# Gnoblar Army!



## Words_of_Truth (Sep 20, 2007)

I thought I'd start a project log seeing as the thread I was keeping my log in wasn't quite right for it. 

So a general summary of this army is a Gnoblar Army using the Orcs and Goblins rules 

Here's what I've done so far. 

Gnoblar Shaman









Rhinoxen Chariot (Boar Chariot)

















Gnoblar Rock Lobber









Gnoblar Battle Standard Bearer

























Entire army so far


----------



## HOGGLORD (Jan 25, 2012)

Using my limited knoledge of fantasy, they look great! I would love to see more.


----------



## folketsfiende (Nov 21, 2011)

Cool stuff! There is something appealing with a horde of these tiny warriors. I embarked on a Night Goblin army project some years ago, but never finished it. You seem off to a good start, and I look forward to seeing more pics!


----------



## Words_of_Truth (Sep 20, 2007)

Thanks 

Here's my Gnoblar's Stonehorn, which will be used as the Goblins Arachnarok. It's still work in progress but thought I'd share it. I've attached some magnets underneath the howdah and the chain is removable to for ease of transport.

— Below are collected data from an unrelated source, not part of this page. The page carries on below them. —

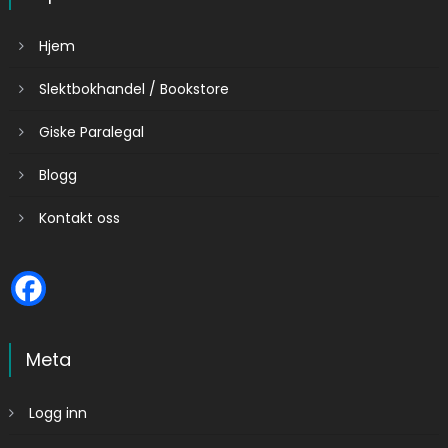
Hjem
Slektbokhandel / Bookstore
Giske Paralegal
Blogg
Kontakt oss
Meta
Logg inn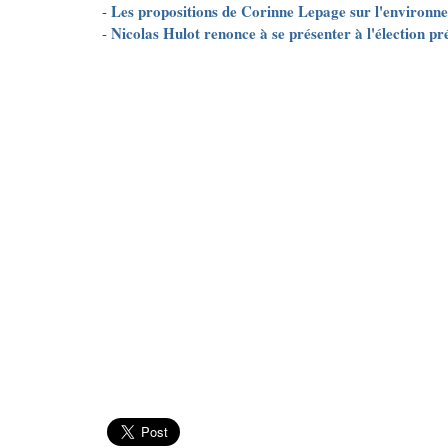
Les propositions de Corinne Lepage sur l'environn
-
Nicolas Hulot renonce à se présenter à l'élection pré
-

I can't decide if I should put a gnoblar on it's head sitting down trying to control it.


----------



## Saulot (May 25, 2011)

What a fun army!! I can't wait to see this completed! I'm getting some inspiration on how to expand my current 1k Night Gobbos!


----------



## Words_of_Truth (Sep 20, 2007)

Thanks 

I'm thinking of doing a goblin doom diver by using the spare cannon bits I got from the sky titan kit, unsure whether a Gnoblar would really do it, I don't think they are as crazy as goblins 

Also I'm wondering whether adding Black Orcs would be ok eventually, since Black Orcs are from the same region as Gnoblars.


----------



## Words_of_Truth (Sep 20, 2007)

Here's my bolt thrower and the beginnings of my doom diver which I'm not quite sure is complete yet.


----------



## khrone forever (Dec 13, 2010)

i love the bear trap on the front of the spear chukka


----------



## Words_of_Truth (Sep 20, 2007)

Thanks 

I added the ammo for my doom diver


----------



## Words_of_Truth (Sep 20, 2007)

Rest of my army bar the Gnoblar for my Mangler stand in, thought I'd do a general picture of the entire force so far, bit tired after I put them all together even converted a little parachutist for my doom diver stand in


----------



## khrone forever (Dec 13, 2010)

i love this army, looks so fun and random


----------



## Words_of_Truth (Sep 20, 2007)

Thanks 

Btw the small unit of Gnoblars near the middle are all equipped with actual bows wasn't that hard to convert them actually a lot of them had good poses already for a simple weapon swap.


----------



## Words_of_Truth (Sep 20, 2007)

My Mournfang Mangler










The Howdah of the Stonehorn


----------



## CPT Killjoy (Feb 15, 2012)

So I play 40k, not WF, but I have to say, I love the Gnoblers. I think they are some of the best models that GW has ever put out. For being so small, they have so much personality. Some of the goblin models are like this too, but I really think the Gnoblers win hands down. Good on you for building an army around them (even if you do have to use O&G rules). Your army looks awesome, has tons of character, and is just awesome in general.


----------



## HOGGLORD (Jan 25, 2012)

I've said it already, but I'll say it again, amazing work!


----------